Berman, who carried over 4 million chips into play on Monday , made the first break of Day 4 and officially cracked the top 100 players in this historic event. Unfortunately for him, big into some big hands as his run in the tournament ended in 89th place, good for a $47,100 payout.

“It was a great run. I enjoyed it,” said Berman. “Last year I played, and I went out in about two hours. This year, I played quite conservatively. Today I waited around, and I finally got dealt queens when I had about 4.5 million chips. I got into an all in with a guy who had kings.

“Then, at the end, I still had 2 million. I was on the big blind and after one guy opened, I moved in with Club A Club 3, I figured I’d probably pick it up. But the guy had two aces, even though I had one. It was kind of a disappointing end.”

Berman spoke alongside current WPT CEO Adam Pliska on Day 1D of the 2023 WPT World Championship.

Beyond being a foundational presence at the outset of the World Poker Tour, Berman has been a player on the tour at various points along the way over the last 20 years. Most notably, Berman finished fifth in the 2005 WPT World Poker Finals at Foxwoods back in Season 4 notable for a few factors. It was a final table that featured Allen Cunningham, and it was ultimately won by a then-little known 21-year-old named Nick Schulman, who took home $2,167,500.

Comparing the poker played at that point in time to what he faced in the 2023 WPT World Championship field, Berman had some notes.

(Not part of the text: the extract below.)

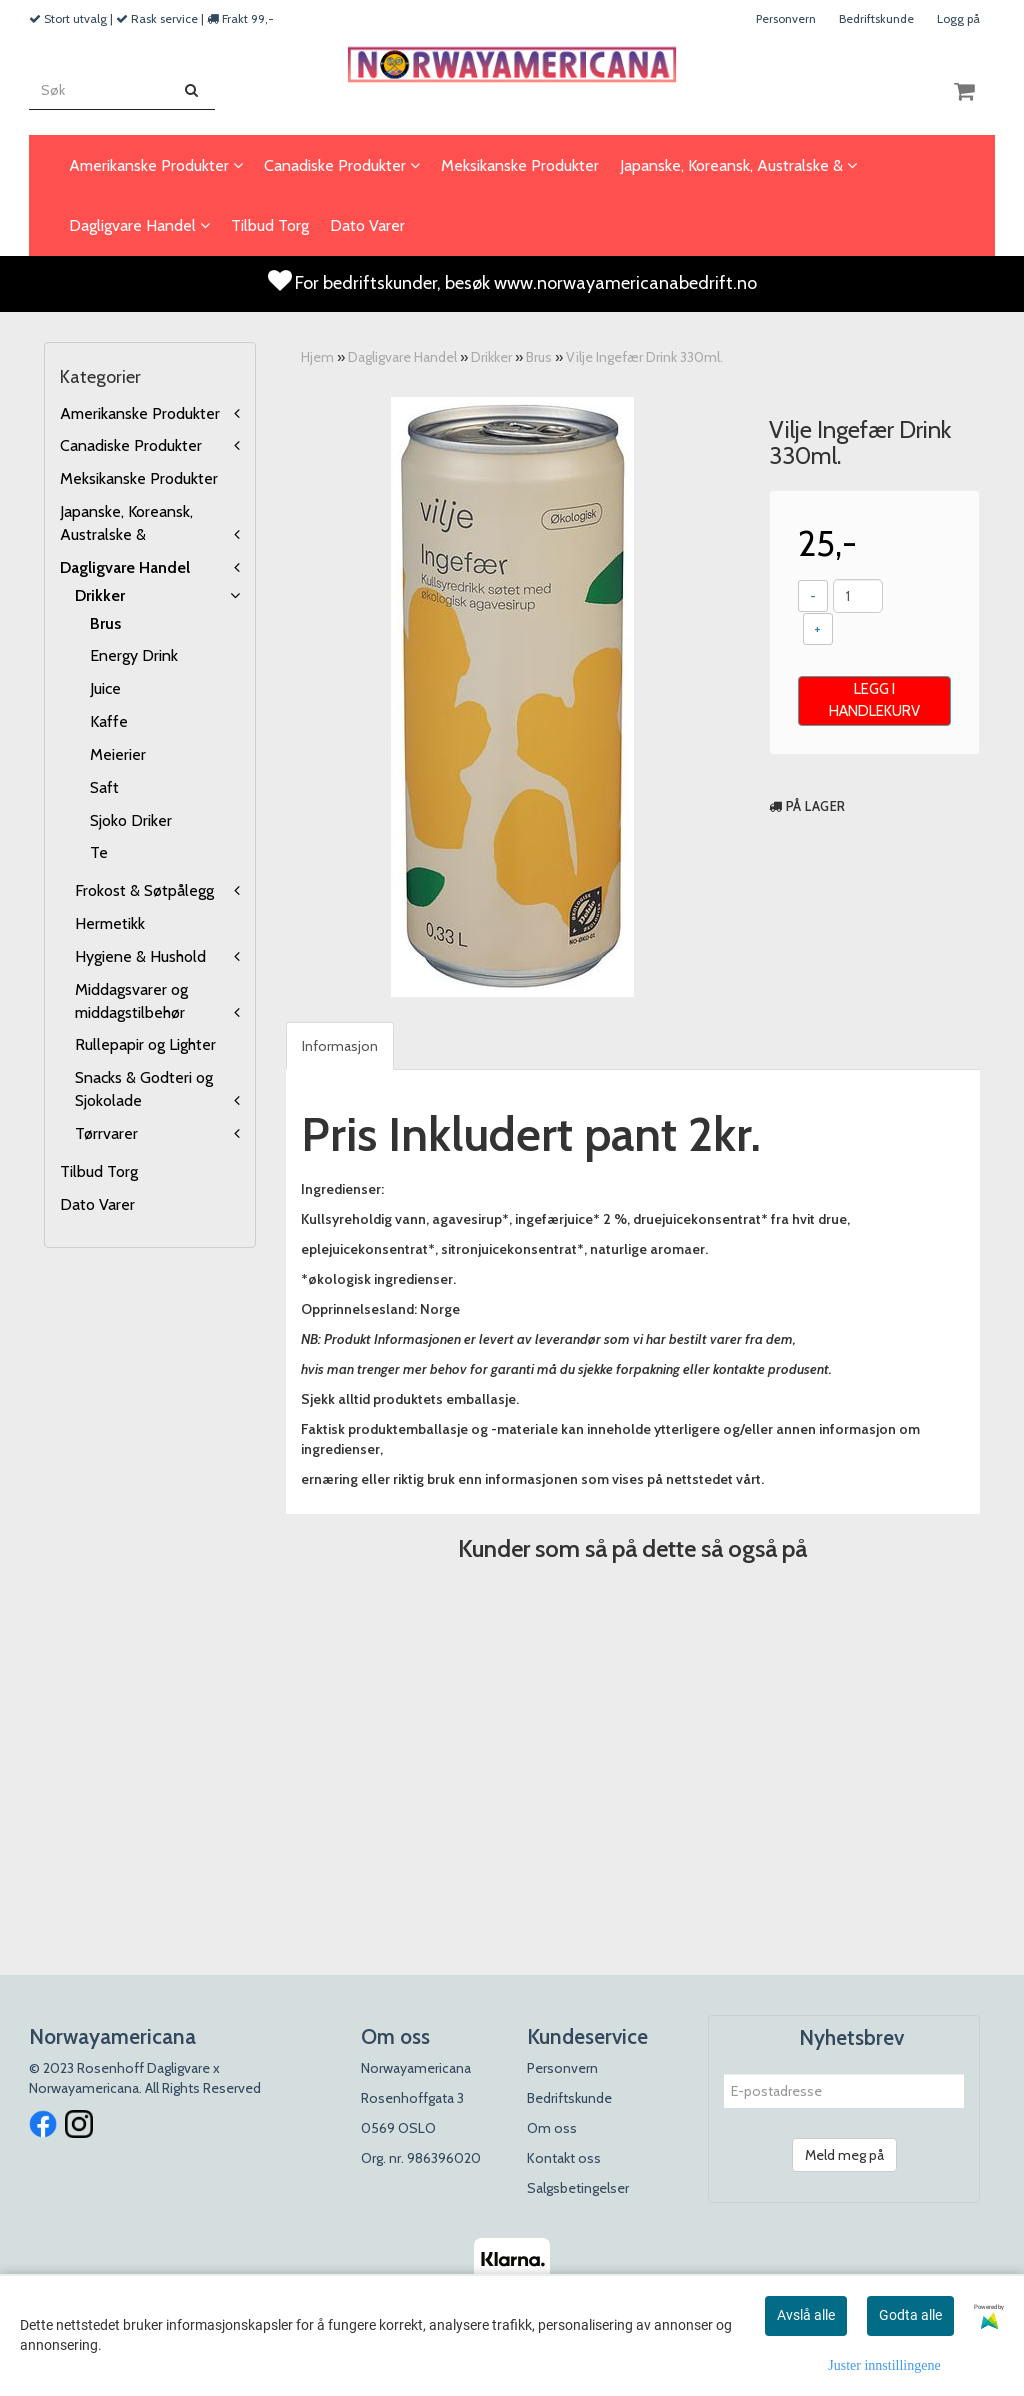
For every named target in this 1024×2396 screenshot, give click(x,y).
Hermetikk (110, 923)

“This seemed more intense,” said Berman. “Maybe because it’s much higher stakes – certainly we weren’t playing for this much way back when. You also have many more chips in front of you, millions and millions. The rounds are costing you, I think when I went out, 200,000 chips to play. Maybe it’s just me, because I’m a little tired right now, but I feel like the level of play is more intense here than it did 20 years ago.”

Berman got to share the stage with a lot of familiar faces along the way during the 2023 WPT World Championship, but by the time he made it to Day 4 there weren’t too many that he recognized from previous eras. By the time of his elimination, Berman had tangled with players from all over the world, and left Wynn Las Vegas proud of the effort he’d put forth.

“There were a number of people impressed me with their play, but I didn’t know many of them,” said Berman. “What’s so interesting is that 3,800 people entered and I know a lot of the people in this event. But today, when there was only 132 people left, I think I recognized one player; I didn’t know anybody well, but I recognized Joe Cada by name, only because he had won the WSOP Main Event.

“I didn’t recognize a single other name, and these players are from all over the world,” said Berman. “I know many players who didn’t get this far, and it takes a lot to get down to 90 players. It’s better than I thought I would do.”